Using xlrd to extract a column from an Excel spreadsheet

I receive an Excel spreadsheet every month containing a membership list for an association. I extract the column containing the email addresses, check all of the addresses to ensure that they are valid email addresses, i.e., they contain an "@" and a ".", then update a mailing list file that is used for sending the monthly newsletter by email to the association's members. I wanted to further automate the process by having a script extract the data in the column containing the email addresses from the worksheet that has names, email addresses, and physical addresses. So I decided to try xlrd, which is a package for reading data and formatting information from Excel files, for that purpose. I downloaded xlrd 0.9.3 and the documentation provided from Working with Excel Files in Python. I then extracted the files from the .tgz file I downloaded and intalled xlrd on my MacBook Pro laptop.

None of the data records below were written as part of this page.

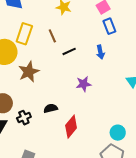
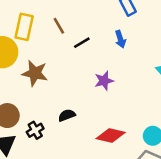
brown star: (29, 72) -> (35, 73), turned -30
red diamond: (71, 127) -> (111, 135), moved, turned 70

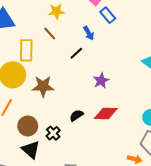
brown line: (59, 26) -> (50, 34), moved
blue arrow: (120, 39) -> (89, 33), moved
red diamond: (111, 135) -> (106, 114), moved

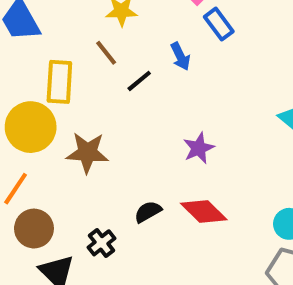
black line: (76, 53) -> (139, 81), moved
red diamond: (106, 114) -> (204, 211), turned 40
brown circle: (28, 126) -> (34, 229), moved

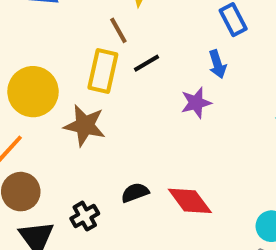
blue arrow: (180, 56) -> (217, 64), moved
yellow rectangle: (59, 82) -> (103, 71), moved
purple star: (199, 148) -> (196, 103), moved

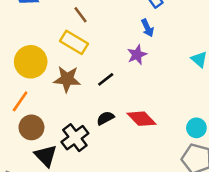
black line: (147, 63) -> (106, 79), moved
yellow rectangle: (103, 71) -> (74, 42), turned -64
black cross: (85, 216) -> (75, 138), size x1.5

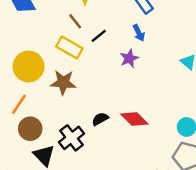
black line: (106, 79) -> (99, 36), moved

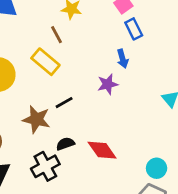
black line: (99, 36) -> (64, 103), moved
brown star: (63, 82) -> (36, 119), moved
black cross: (72, 138) -> (45, 166), moved

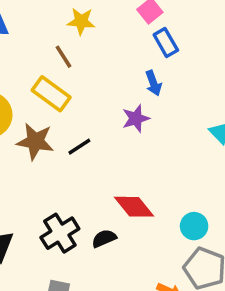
brown star: (36, 119) -> (35, 141), moved
black semicircle: (65, 144) -> (104, 238), moved
cyan circle: (157, 168) -> (194, 226), moved

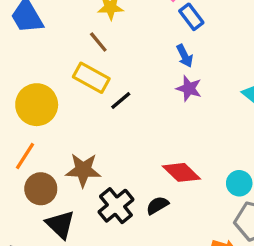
purple star: (136, 118) -> (189, 88), moved, turned -30
brown star: (35, 141) -> (83, 170), moved
black line: (79, 147) -> (121, 101), moved

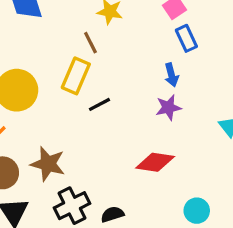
yellow rectangle: (91, 78) -> (76, 76), turned 72
purple star: (189, 88) -> (168, 108), turned 30
red diamond: (181, 172) -> (155, 162), moved, turned -48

$ tar xzf xlrd-0.9.3.tar.gz 
$ cd xlrd-0.9.3
$ python setup.py install
running install
running build
running build_py
creating build
creating build/lib
creating build/lib/xlrd
copying xlrd/__init__.py -> build/lib/xlrd
copying xlrd/biffh.py -> build/lib/xlrd
copying xlrd/book.py -> build/lib/xlrd
copying xlrd/compdoc.py -> build/lib/xlrd
copying xlrd/formatting.py -> build/lib/xlrd
copying xlrd/formula.py -> build/lib/xlrd
copying xlrd/info.py -> build/lib/xlrd
copying xlrd/licences.py -> build/lib/xlrd
copying xlrd/sheet.py -> build/lib/xlrd
copying xlrd/timemachine.py -> build/lib/xlrd
copying xlrd/xldate.py -> build/lib/xlrd
copying xlrd/xlsx.py -> build/lib/xlrd
running build_scripts
creating build/scripts-2.7
copying and adjusting scripts/runxlrd.py -> build/scripts-2.7
changing mode of build/scripts-2.7/runxlrd.py from 644 to 755
running install_lib
creating /Library/Python/2.7/site-packages/xlrd
error: could not create '/Library/Python/2.7/site-packages/xlrd': Permission denied

When I saw the "Permission denied" message, I realized I needed to either use sudo python setup.py install to obtain root level access to put files beneath the /Library directory or install using python setup.py install --user, which would install it to a directory owned by the account under which I was running the command, i.e., a user account rather than the root account. I chose the latter option - see the Stack Overflow posting on error: could not create '/Library/Python/2.7/site-packages/xlrd': Permission denied.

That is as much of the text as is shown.